• **WHAT IS NEEDED**
Find every line below where the word "niet" occurs, then give how many you found and nothing else.

(DATA FOR PROCESSING Opens)

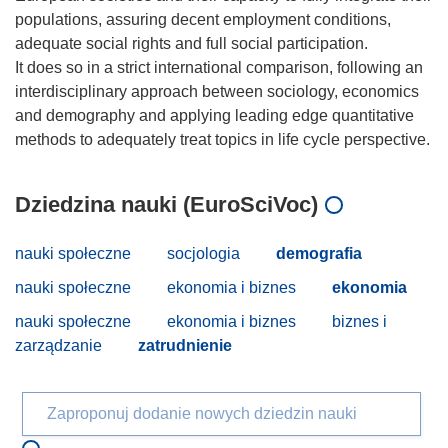
populations, assuring decent employment conditions,
adequate social rights and full social participation.
It does so in a strict international comparison, following an
interdisciplinary approach between sociology, economics
and demography and applying leading edge quantitative
Dziedzina nauki (EuroSciVoc)
nauki społeczne
socjologia
demografia
nauki społeczne
ekonomia i biznes
ekonomia
nauki społeczne
ekonomia i biznes
biznes i
zarządzanie
zatrudnienie
Zaproponuj dodanie nowych dziedzin nauki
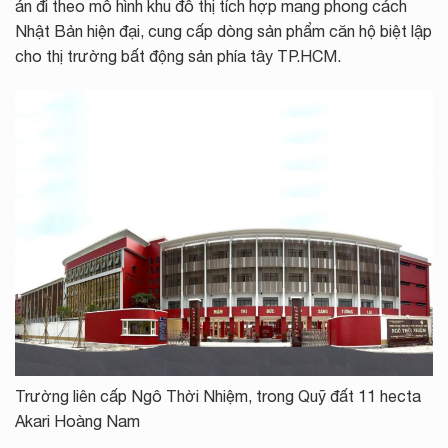
án đi theo mô hình khu đô thị tích hợp mang phong cách
Nhật Bản hiện đại, cung cấp dòng sản phẩm căn hộ biệt lập
cho thị trường bất động sản phía tây TP.HCM.
Trường liên cấp Ngô Thời Nhiệm, trong Quỹ đất 11 hecta
Akari Hoàng Nam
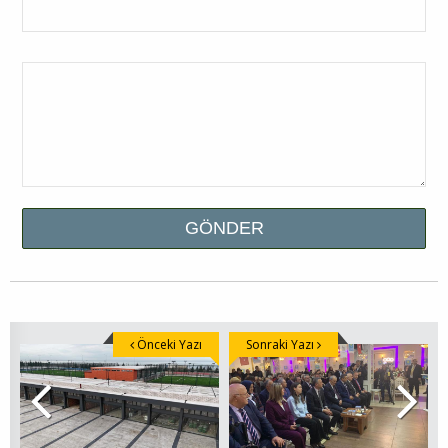
Önceki Yazı
Sonraki Yazı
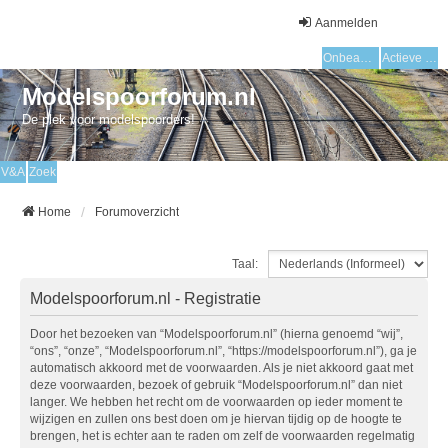
Aanmelden
Onbeantwoorde onderwerpen
Actieve onderwerpen
Modelspoorforum.nl
De plek voor modelspoorders!
V&A
Zoek
Home
Forumoverzicht
Taal:
Modelspoorforum.nl - Registratie
Door het bezoeken van “Modelspoorforum.nl” (hierna genoemd “wij”,
“ons”, “onze”, “Modelspoorforum.nl”, “https://modelspoorforum.nl”), ga je
automatisch akkoord met de voorwaarden. Als je niet akkoord gaat met
deze voorwaarden, bezoek of gebruik “Modelspoorforum.nl” dan niet
langer. We hebben het recht om de voorwaarden op ieder moment te
wijzigen en zullen ons best doen om je hiervan tijdig op de hoogte te
brengen, het is echter aan te raden om zelf de voorwaarden regelmatig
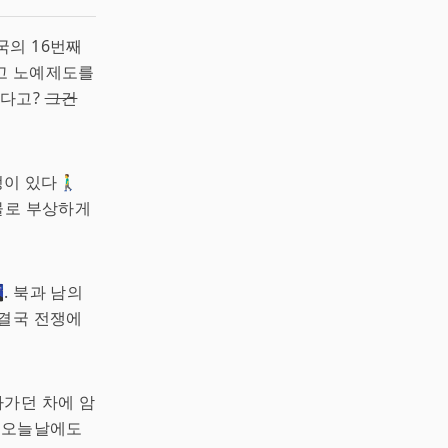
의 16번째
고 노예제도를
하다고?
그건
있다🚶‍♂️
물로 부상하게
. 북과 남의
 결국 전쟁에
나가던 차에 암
은 오늘날에도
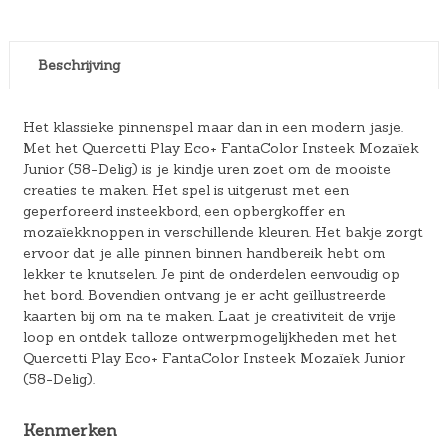
Beschrijving
Het klassieke pinnenspel maar dan in een modern jasje.
Met het Quercetti Play Eco+ FantaColor Insteek Mozaïek
Junior (58-Delig) is je kindje uren zoet om de mooiste
creaties te maken. Het spel is uitgerust met een
geperforeerd insteekbord, een opbergkoffer en
mozaïekknoppen in verschillende kleuren. Het bakje zorgt
ervoor dat je alle pinnen binnen handbereik hebt om
lekker te knutselen. Je pint de onderdelen eenvoudig op
het bord. Bovendien ontvang je er acht geïllustreerde
kaarten bij om na te maken. Laat je creativiteit de vrije
loop en ontdek talloze ontwerpmogelijkheden met het
Quercetti Play Eco+ FantaColor Insteek Mozaïek Junior
(58-Delig).
Kenmerken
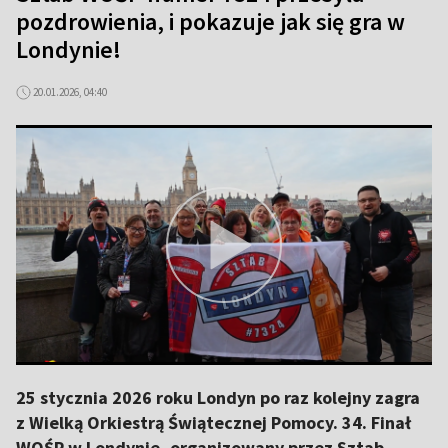
pozdrowienia, i pokazuje jak się gra w
Londynie!
20.01.2026, 04:40
25 stycznia 2026 roku Londyn po raz kolejny zagra
z Wielką Orkiestrą Świątecznej Pomocy. 34. Finał
WOŚP w Londynie, organizowany przez Sztab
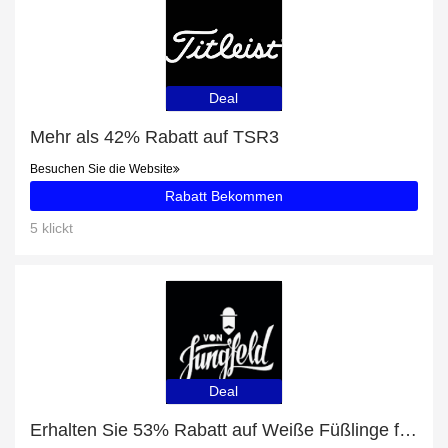
Deal
Mehr als 42% Rabatt auf TSR3
Besuchen Sie die Website
Rabatt Bekommen
5 klickt
Deal
Erhalten Sie 53% Rabatt auf Weiße Füßlinge für Damen im 2er Pack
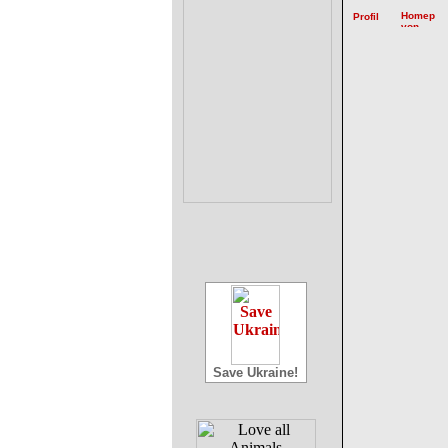
Save Ukraine!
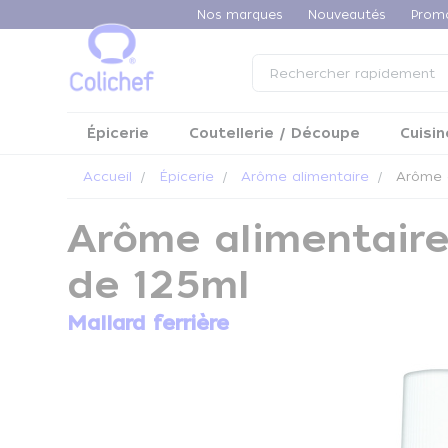
Panneau de gestion des cookies
Nos marques
Nouveautés
Prom
Épicerie
Coutellerie / Découpe
Cuisin
Accueil
Épicerie
Arôme alimentaire
Arôme a
Arôme alimentaire
de 125ml
Mallard ferrière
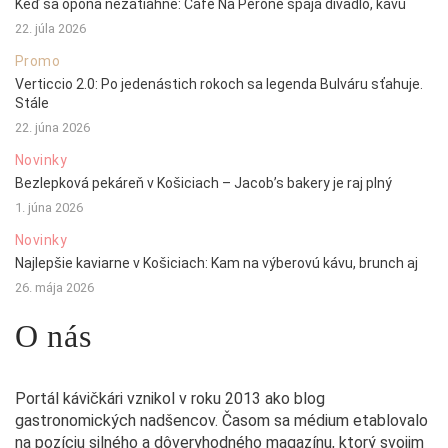
Keď sa opona nezatiahne: Café Na Peróne spája divadlo, kávu
22. júla 2026
Promo
Verticcio 2.0: Po jedenástich rokoch sa legenda Bulváru sťahuje.
Stále
22. júna 2026
Novinky
Bezlepková pekáreň v Košiciach – Jacob’s bakery je raj plný
1. júna 2026
Novinky
Najlepšie kaviarne v Košiciach: Kam na výberovú kávu, brunch aj
26. mája 2026
O nás
Portál kávičkári vznikol v roku 2013 ako blog
gastronomických nadšencov. Časom sa médium etablovalo
na pozíciu silného a dôveryhodného magazínu, ktorý svojim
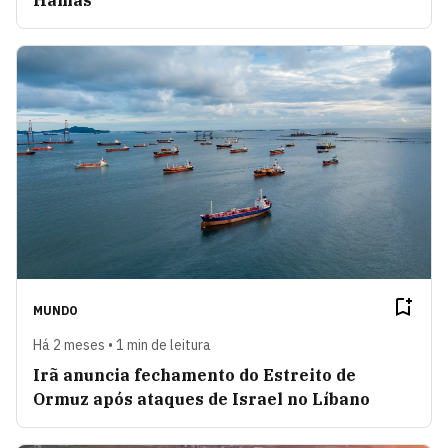
Hamas
MUNDO
Há 2 meses • 1 min de leitura
Irã anuncia fechamento do Estreito de
Ormuz após ataques de Israel no Líbano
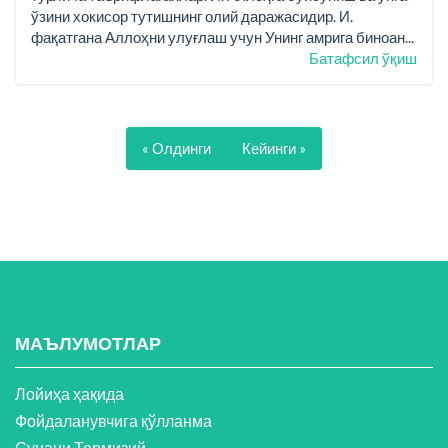
ўзини хокисор тутишнинг олий даражасидир. И.
фақатгана Аллоҳни улуғлаш учун Унинг амрига биноан...
Батафсил ўқиш
« Олдинги
Кейинги »
МАЪЛУМОТЛАР
Лойиҳа ҳақида
Фойдаланувчига қўлланма
Сунани Термизий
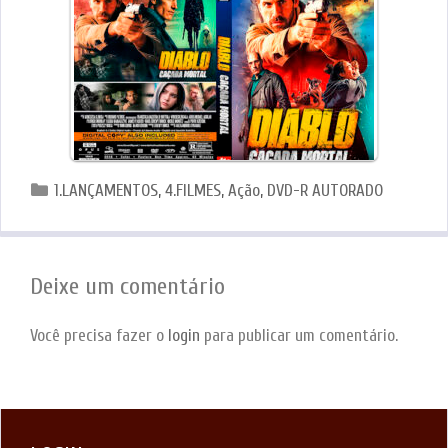
Categorias
1.LANÇAMENTOS
,
4.FILMES
,
Ação
,
DVD-R AUTORADO
Deixe um comentário
Você precisa fazer o
login
para publicar um comentário.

(DATA FOR PROCESSING Closes)

• **OUTPUT**
2